## Action item:
Return the whole listing unchanged. Drop the images.

## Information supplied:
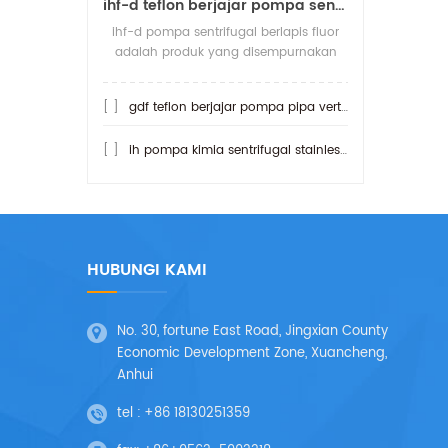
ihf-d teflon berjajar pompa sentrifugal koneksi langsung
ihf-d pompa sentrifugal berlapis fluor
adalah produk yang disempurnakan
dari pompa sentrifugal ihf berfluorin.
apa yang lebih tahan asam daripada
[ ]
gdf teflon berjajar pompa pipa vertikal
pomp
[ ]
ih pompa kimia sentrifugal stainless steel
HUBUNGI KAMI
No. 30, fortune East Road, Jingxian County
Economic Development Zone, Xuancheng,
Anhui
tel :
+86 18130251359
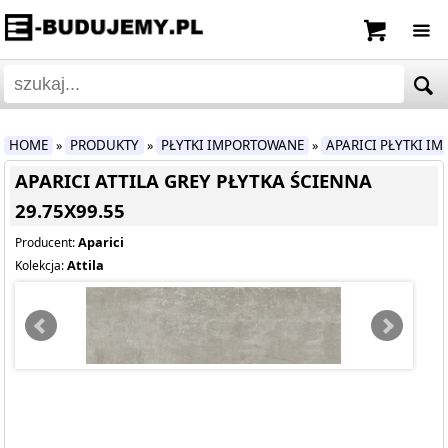
HOME
PRODUKTY
PŁYTKI IMPORTOWANE
APARICI PŁYTKI I
»
»
»
APARICI ATTILA GREY PŁYTKA ŚCIENNA
29.75X99.55
Aparici
Producent:
Attila
Kolekcja:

## Answer box:
ihf-d teflon berjajar pompa sentrifugal koneksi langsung
ihf-d pompa sentrifugal berlapis fluor
adalah produk yang disempurnakan
dari pompa sentrifugal ihf berfluorin.
apa yang lebih tahan asam daripada
[ ]
gdf teflon berjajar pompa pipa vertikal
pomp
[ ]
ih pompa kimia sentrifugal stainless steel
HUBUNGI KAMI
No. 30, fortune East Road, Jingxian County
Economic Development Zone, Xuancheng,
Anhui
tel :
+86 18130251359
HOME
PRODUKTY
PŁYTKI IMPORTOWANE
APARICI PŁYTKI I
»
»
»
APARICI ATTILA GREY PŁYTKA ŚCIENNA
29.75X99.55
Aparici
Producent:
Attila
Kolekcja:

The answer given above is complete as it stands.